Kickstarter’s Biggest Shitshow Somehow Got Even Messier - JackPoach
http://motherboard.vice.com/read/a-very-uncool-cooler
======
wjnc
An interesting situation. Obviously, being a backer on Kickstarter means
taking risks. At first the risk feels binary: either the product succeeds or
not. But obviously, quality and delivery matter. So the risk is not binary.
Some delivered products still fail expectations. But hey, it's a Kickstarter.

Here it is different. Product succeeded to market, on the backs of the
backers, the business got pre-funded and is running, but the cashflow
generated from the final product is not enough to forfill the promise to the
backers. The implicit promise to me is: IF I succeed in building the product,
THEN I promise to deliver. You pre-fund me, and see what happens. The term
shitstorm is pretty adequate. You promise, you succeed and then renegotiate.

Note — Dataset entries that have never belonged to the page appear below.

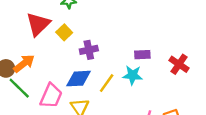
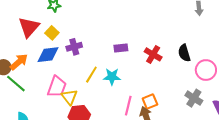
cyan star: (133, 75) -> (112, 77), moved
blue diamond: (78, 79) -> (48, 55), moved
pink trapezoid: (51, 96) -> (57, 87), moved

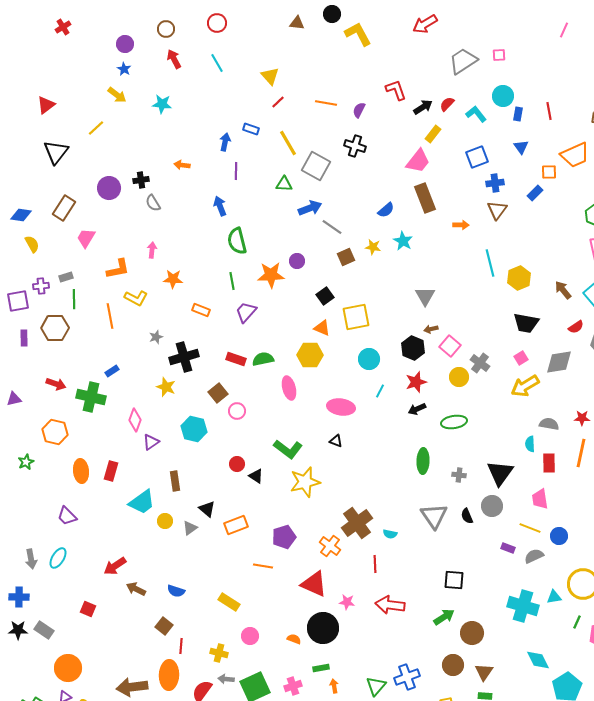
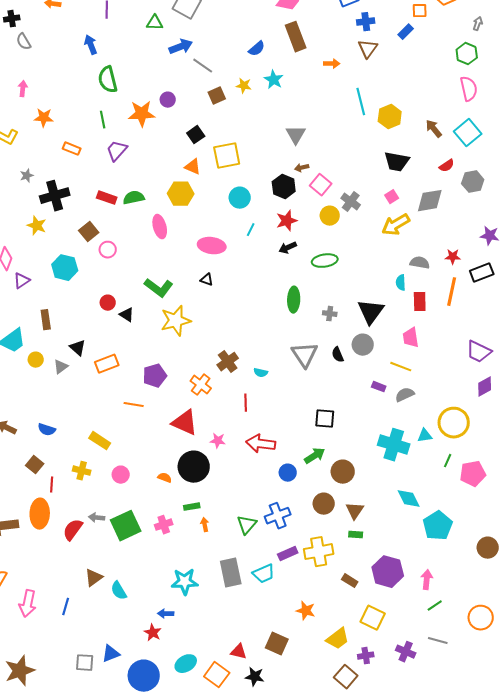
brown cross: (357, 523) -> (228, 362), size x0.7
blue circle: (559, 536) -> (288, 473), moved
yellow cross: (219, 653) -> (82, 471), moved

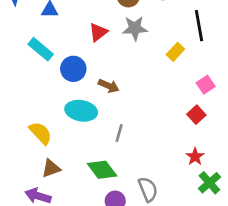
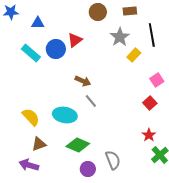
gray star: (135, 28) -> (120, 37), moved, turned -30
blue circle: (73, 69) -> (56, 49), moved
cyan ellipse: (81, 111) -> (65, 115), moved
gray line: (119, 133) -> (91, 101), moved, turned -56
green diamond: (102, 170) -> (78, 145), turned -30

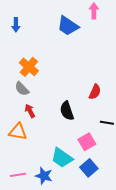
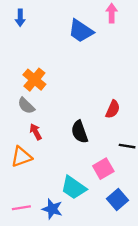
blue arrow: (16, 25) -> (20, 18), moved
orange triangle: (18, 132) -> (21, 157), turned -30
blue square: (89, 168) -> (118, 199), moved

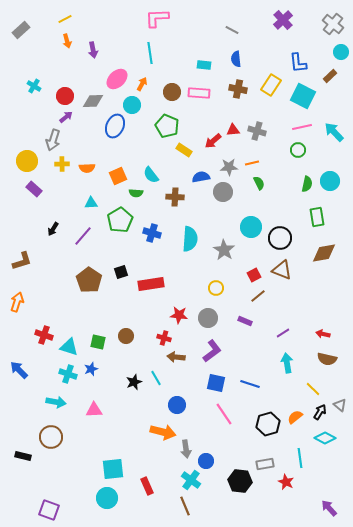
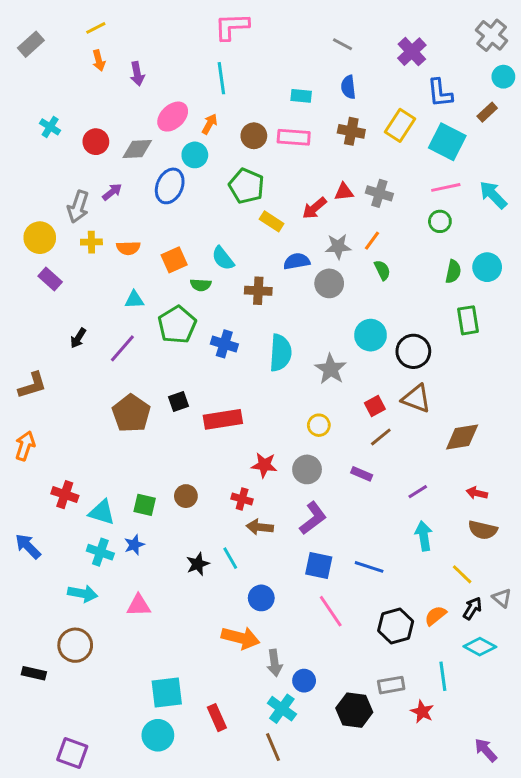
purple cross: (283, 20) -> (412, 52), moved
purple arrow: (66, 117) -> (112, 192), moved
orange line: (252, 163) -> (372, 241), turned -40
brown diamond: (324, 253) -> (462, 437), moved

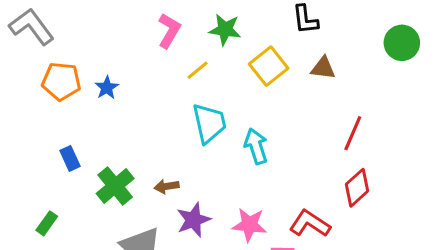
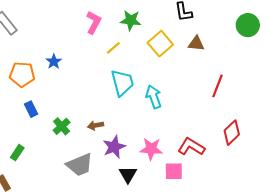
orange pentagon: (61, 81) -> (22, 74), moved
green cross: (115, 186) -> (62, 126), size x0.7
red diamond: (357, 188) -> (232, 133), moved

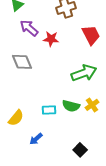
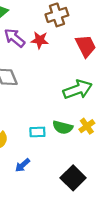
red star: (51, 39) -> (40, 40), moved
black square: (80, 150) -> (73, 178), size x1.5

This is worse than failing. It's like lending money from your mom to start a
business and forget to pay back.

The hint for future Kickstarters is: sell out sooner and do better
calculations. The profits of future retail should at least cover the costs
implicit in the pre-funded promise to backers. This makes electronic
kickstarters a lot harder, since it is less easy to deliver low quality than
in software. But it's the nature of the business you're aspiring to be in. If
you fail, fail hard. Don't try to hang on to your business, while skipping on
your promises. You've got a moral obligation to work hard and fail hard.